Wed, 22 Mar 2000

East Timor: Dutch war crime replayed

By Aboeprijadi Santoso

This is the first of two articles on the origins of war crimes in Indonesia.

AMSTERDAM (JP): Fifty-five years after a Dutch officer, Raymond Westerling, engaged in war crimes in the shadow of Indonesia's decolonization, a number of Indonesian officers were accused of similar crimes in what was essentially last year's decolonization of East Timor.

Notwithstanding the historical differences, there were eerie similarities in the military atrocities of both nations.

At the end of World War II, a revolution broke out in Indonesia. When the Dutch -- following the Japanese capitulation -- attempted to regain control, they found themselves fighting a politically lost war. While world opinion fell on the side of Indonesia, Holland found a hero in Raymond Westerling.

"Every morning," a Dutch writer recalled, reflecting on his childhood in Hilversum, "we prayed at school for Westerling, the brave rebellious captain who did everything to keep the Indies (Indonesia), whilst the government in The Hague had already acquiesced to Sukarno and his henchmen".

In reality, Westerling was an adventurous Ramboesque warlord, a conclusion drawn from J.A. de Moor's somewhat apologetic study, Westerling's Oorlog (Westerling's War), Indonesia 1945-1950 (1999).

A British trained sergeant, Westerling led the Dutch first elite special forces. He fought bravely in Medan, Java and Sulawesi, but was incapable of controlling his troops. He enjoyed a special relationship with Commander Gen. S.H. Spoor and thus had carte blanche ("a license to kill", in De Moor's words), to act as brutally as he wished.

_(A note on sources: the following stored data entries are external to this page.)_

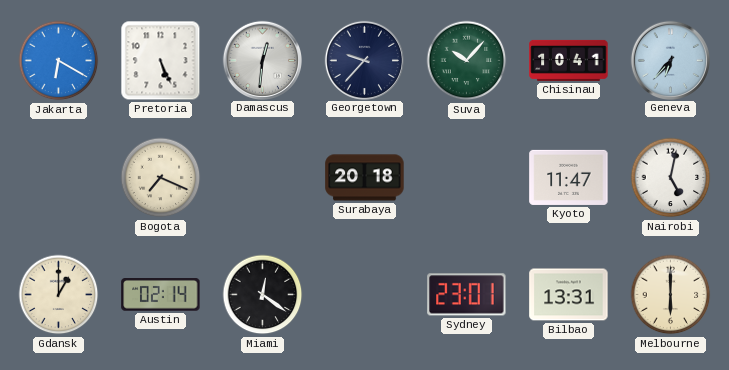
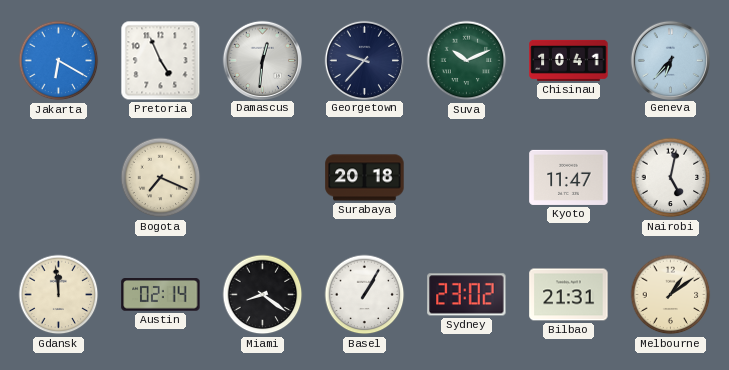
Pretoria: 5:26 -> 4:56
Suva: 10:07 -> 10:11
Gdansk: 1:00 -> 11:59
Miami: 12:21 -> 8:21
Basel: none -> 1:05
Sydney: 23:01 -> 23:02
Bilbao: 13:31 -> 21:31
Melbourne: 6:00 -> 1:09
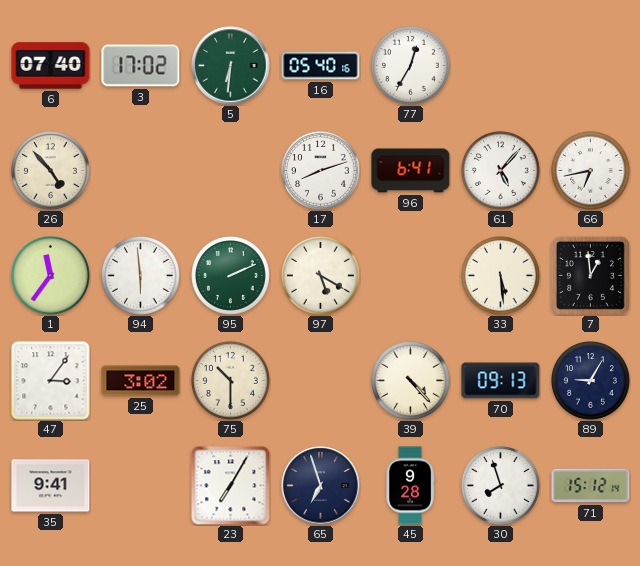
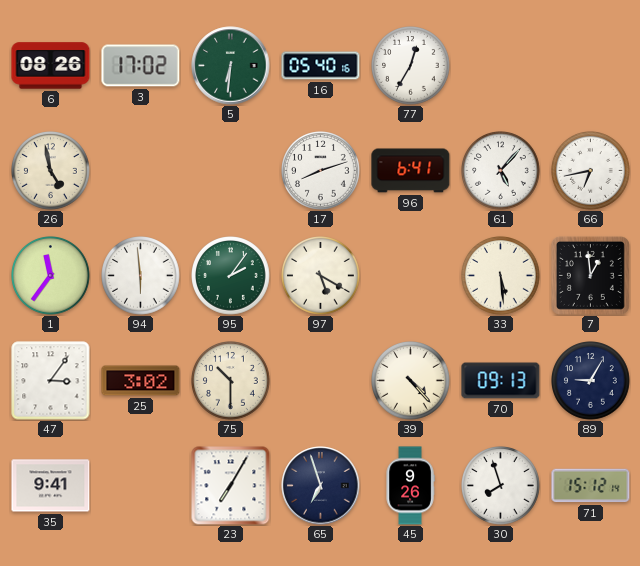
6: 07:40 -> 08:26
26: 4:53 -> 4:58
95: 2:11 -> 2:06
45: 9:28 -> 9:26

Most controversial was "his" war in South Sulawesi in the early months of 1947. About 3,000 (not "40,000" as the myth has it) local freedom fighters and villagers were killed as a result of his counter-insurgency methods, called standrecht (summary justice).

With intelligence information gathered through a network of local spies, "the troops surrounded villages at dawn, rounding up the male population ..., tracing (the) 'extremists' and killing them on the spot in front of the population."

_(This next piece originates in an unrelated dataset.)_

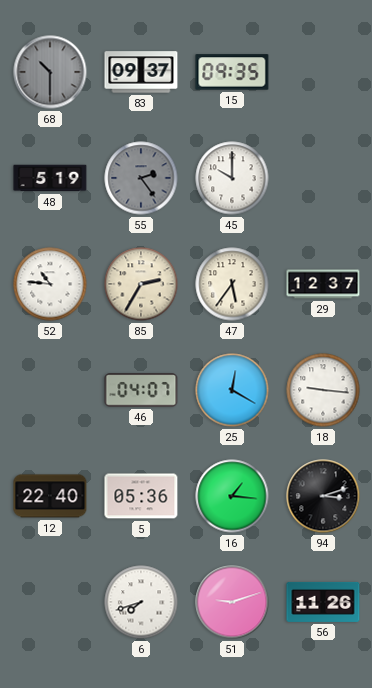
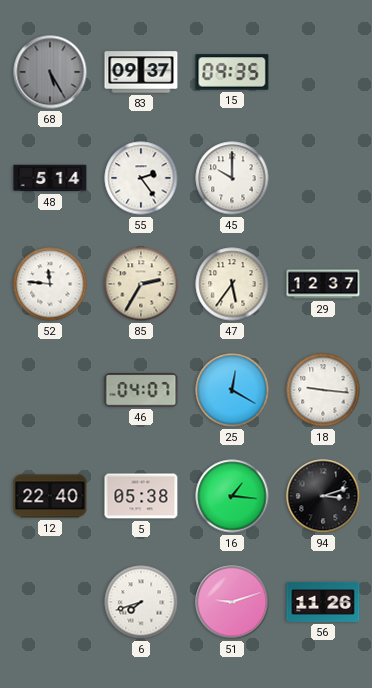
68: 10:30 -> 5:25
48: 5:19 -> 5:14
55 dial: grey -> white
52: 10:46 -> 11:46
5: 05:36 -> 05:38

Once the locals were sufficiently terrified, calm was then restored. "Gen. Spoor," according to De Moor, "defended (this new method), and so the idea of standrecht proliferated".

The fierce resistance was a result of mobilization and militaristic training during the Japanese occupation. The popular support for the republican forces grew as nationalism and anticolonialism rose in tandem with this legacy.

In December 1948, the Dutch army occupied Yogyakarta and arrested Sukarno, but could not completely quash the local guerrillas.

As Indonesia gained momentum internationally, the turning point came at the political/diplomatic level rather than on the battlefield. As the formal transfer of sovereignty began to unexpectedly draw closer in December 1949, it was a great blow to the Dutch officers who felt they had won many of the battles but politically lost the war.

Not surprisingly, a few weeks later Westerling attempted a coup. The adventure was welcomed in Holland, but it killed almost 100 people and did not succeed. A "criminal bluff", one historian commented.

But the Dutch war was more than "Westerling's oorlog". Gen. Spoor was caught in a real dilemma. While attempting to keep order by employing a strategy of standrecht, he also expected his elite forces to act quickly, effectively, and be disciplined.

Such conditions became over time a growing contradiction for a foreign army operating in an often hostile environment. Even when Westerling and his followers were removed in November 1948, his successor was told that he had to combine professionalism -- or military ethics -- with fighting power. But even so violent excesses still occurred, De Moor admits.

In other words, military professionalism and discipline could hardly be enforced in a colonial conscript army. The colonial war was a hotbed of uncontrolled violence, victimizing sundry numbers of unarmed civilians. This became a permanent risk as the army tried to restore rust en orde (i.e. social tranquility and political order) to Indonesia, a security concept that contradicted the chaotic reality.

The Dutch state, facing war devastation at home, was confronted with the fait accompli of revolutionary changes in Indonesia. The colonial state was weak and depended on the 120,000 conscript army personnel to maintain its stranglehold on the country.

As it lost the diplomatic battle, and with its politicians in The Hague discredited and its army plunged into crisis, it generated new risks and even bloodier violence. A declining colonial state being ceaselessly attacked by angry revolutionaries resulted in numberless atrocities and war crimes.

The Dutch postwar governments succeeded in evading the war crime issue mainly due to pressures by Indies war veterans. It was not until 1969 when an ex-soldier, J.E. Hueting, spoke of the earthscourge method -- the burning of villages in Java -- and other "regularly committed" crimes, that an official report (Excessennota 1969) admitted to "systematic cruelties".

But these were referred to as war excesses instead of war crimes. As a result, the issue has never been properly resolved.

The writer is a journalist based in Amsterdam, the Netherlands.